A seguir à última Grande Guerra o mundo financeiro foi reestruturado e fortemente regulamentado e assim se manteve durante algumas dezenas de anos. Depois, gradual e insidiosamente, começou a fazer carreira a teoria de que a desregulamentação era uma condição necessária da via para a prosperidade económica e financeira da humanidade.

 

Os governos fizeram-se, por incompetência, estupidez ou interesses, os arautos da boa-nova.
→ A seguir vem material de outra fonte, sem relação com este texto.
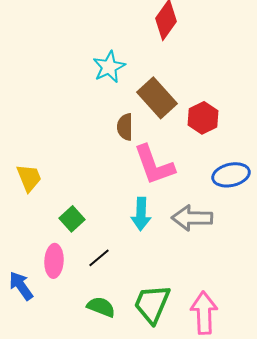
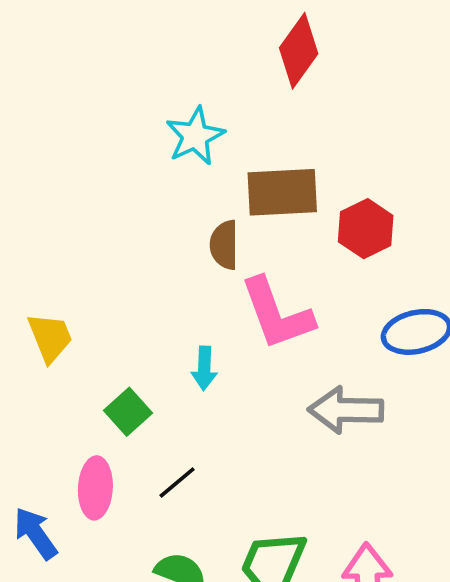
brown rectangle: (157, 98) -> (282, 192), turned -51
cyan arrow: (141, 214) -> (204, 368), moved, size x0.7

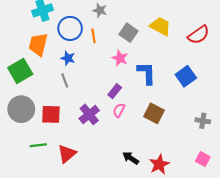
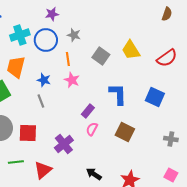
yellow trapezoid: (160, 26) -> (131, 50), turned -150
blue circle: (70, 28) -> (46, 40), moved
pink star: (120, 58) -> (72, 80), moved
blue square: (186, 76) -> (155, 97), turned -30
purple cross: (89, 114) -> (64, 144), moved
black arrow: (131, 158) -> (94, 174), moved

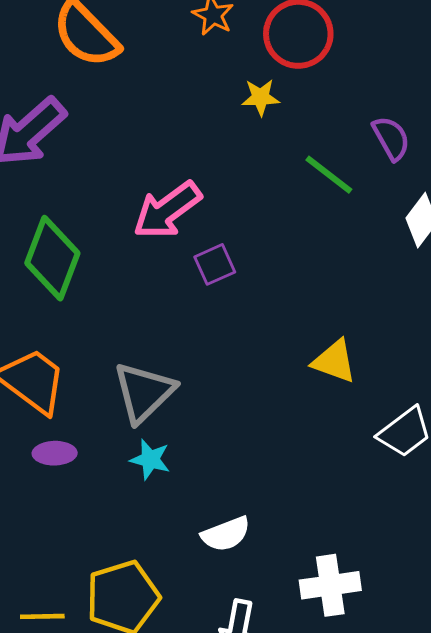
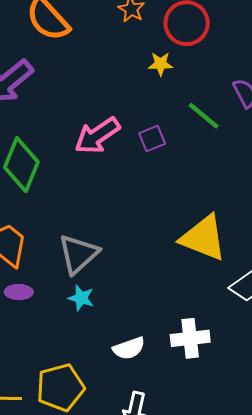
purple square: (215, 264) -> (152, 139), moved
yellow triangle: (334, 361) -> (203, 238), size x1.6
white cross: (330, 585) -> (190, 338), moved

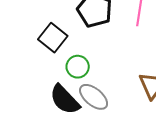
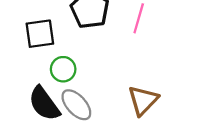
black square: (53, 38) -> (40, 34), turned 36

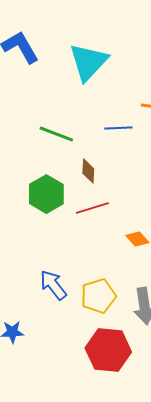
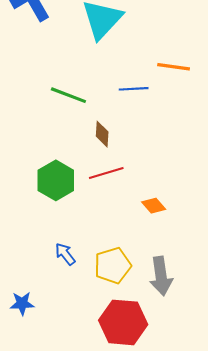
green hexagon: (46, 194) -> (56, 180), moved
blue arrow: (53, 285) -> (65, 254), size x0.7

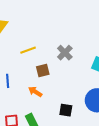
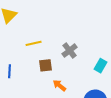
orange arrow: (35, 92) -> (59, 85), moved

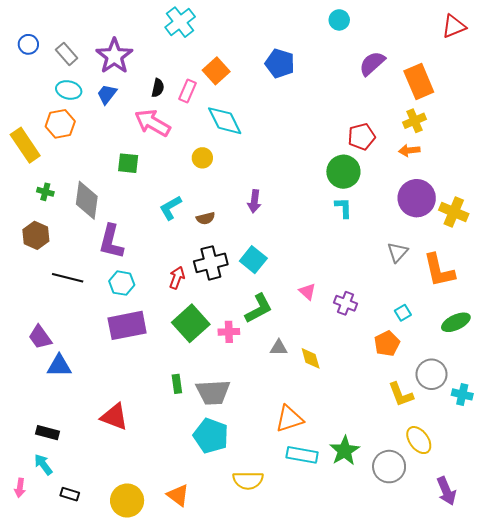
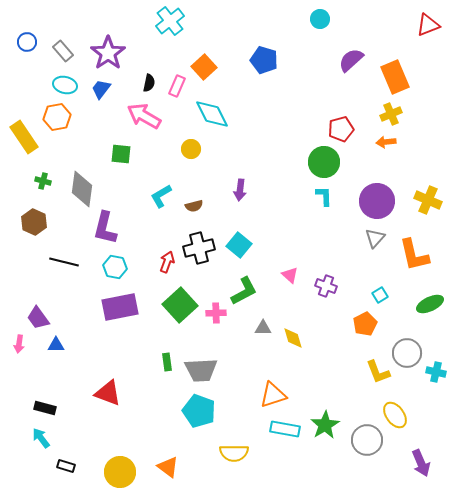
purple circle: (417, 198) -> (377, 201), moved
blue triangle: (59, 366) -> (56, 345), size x0.7
pink arrow: (20, 488) -> (19, 344), moved

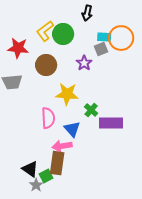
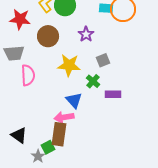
gray square: (101, 49) -> (103, 60), moved
pink semicircle: (48, 118) -> (28, 75), moved
purple rectangle: (111, 123) -> (113, 94), size x0.7
black triangle: (30, 169) -> (19, 135), moved

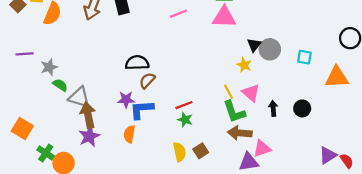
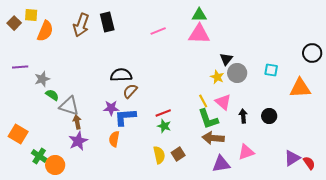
gray circle: (270, 49) -> (237, 73), moved
brown arrow: (88, 115) -> (77, 122), size x0.6
pink triangle: (262, 149) -> (246, 152), moved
Tomaram à letra a nova verdade e deixaram a “besta” à solta. Não cuidaram dos perigos, e a “besta” desembestou acabando por partir os cornos contra a realidade.

 

Os simplexes são como uma poda com enxertia simultânea. Podem fortalecer a árvore ou destruí-la; depende da qualidade do operador. Os espíritos simples e voluntaristas pensam que “simplexar” é cortar. E desatam a cortar sem tom nem som; o fim é reduzir o peso, sem grande preocupação com as consequências Os avisados e competentes sabem que “simplexar” é uma tarefa complexa cuja finalidade é melhorar o sistema – mais eficiência, mais eficácia, maior segurança.

 

A desregulamentação, o simplex aplicado ao sistema financeiro internacional, conjugado com uma supervisão acomodada e permissiva, acabou no que estamos a viver – medo e desespero... E os Estados a assumirem o ónus de não deixar soçobrar o sistema … E os governos, como fez Sócrates há dois ou três dias, a gritarem que “as práticas no mercado financeiro têm que mudar”.

 

 

Se Deus ainda olha para este grande cão carregado de pulgas e carraças, que é a Terra, peço-lhe humildemente que nos ajude; as carraças também são filhas de Deus.